Which Vash thinks is very funny. “You handle? Big joke for big man. Where you going, huh? Escape into tunnel? I don’t think so. We find the entrance, toss in a little boom-boom, make part of tunnel collapse. Forget tunnel. Forget escape. You are safer right here, trust me.”
Shane snorts. “Trust me. From a war criminal? I’m guessing most of those who ever trusted you are dead.”
Vash shakes his head, disappointed. “I’m wishing I had time for this,” he says. “Could be lots of fun.”
“What’s your hurry?” Shane says.
Taunting Vash. Daring him to fire. Which doesn’t make sense, with Shane more or less helpless on the floor and Vash holding the Taser. I know enough from what I’ve seen on TV that getting hit with a Taser may not be fatal, but it does turn you into a nonfunctioning slab of twitching muscle.
Is he planning to sacrifice himself while Noah and I get away? But where can we go that Vash can’t find us? It doesn’t make sense.
“Is the place going to blow up?” Shane asks him, pushing. “Is that why you’re in a hurry to get away? Like you blew up the school?”
“Stupid penny man blows up school, not me.”
“So you knew Roland Penny.

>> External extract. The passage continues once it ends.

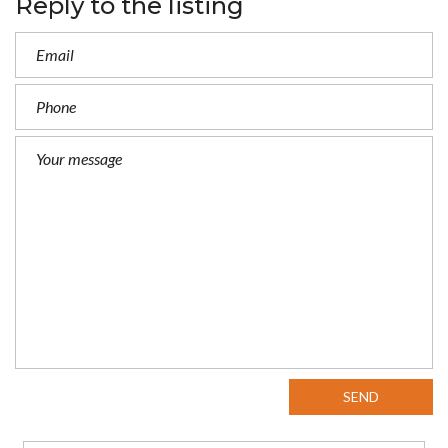
Reply to the listing
SEND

I’ll bet it was you that filled his head full of nonsense about ruling the world, and then pointed him in the right
direction. Is that how you did it?”
“Never mind the penny man,” Vash says dismissively, no longer smiling. All business, and in a hurry, too. “You lie down! Everybody lie down! I put plastic ties on wrists, not too tight. Then I give myself up to FBI, okay? I explain everything. You be fine, don’t worry.”
Irene whimpers and collapses to her knees, holding out her wrists like a child who knows she deserves to be punished. With one hand, cocky Vash whips a tie around her wrist, cinches it tight. “Good girl,” he says. “Lie facedown. Nothing bad happens, I promise.”
Eyes streaming, she obeys. Obviously convinced she’s about to be executed, but too frightened to resist.
Meanwhile Shane is staring at me with great intensity, as if trying to communicate something, though for the life of me I don’t know what. Has he changed his mind, does he want me to make a move, distract the man with the mustache? No, that’s not it. He wants me to stay where I am, he’ll make the first move. So we’re back to sacrificing himself to help us get away. Or else he has something else in mind entirely, something I can’t quite fathom, and I’m hoping that’s it, because I’ve run out of ideas.
“Out the front door, huh?” he says, sneering at Vash. “Give yourself up? Might work, if there’s nobody left to testify against you. What happened, did you and Evangeline break up? Did you decide to sacrifice her before she sacrifices you?”
“Facedown,” Vash insists, taking aim with the Taser. “Now.”
“Now would be good,” Shane says, standing up.
Vash’s eyes widen in surprise, but before Shane can reach for the pistol wedged into his belt, he fires the Taser.
It all happens so fast I can’t be sure what I’m seeing, but it looks like a couple of little wires attach themselves to Shane’s chest, and then his whole body begins to twitch and convulse in the most awful way.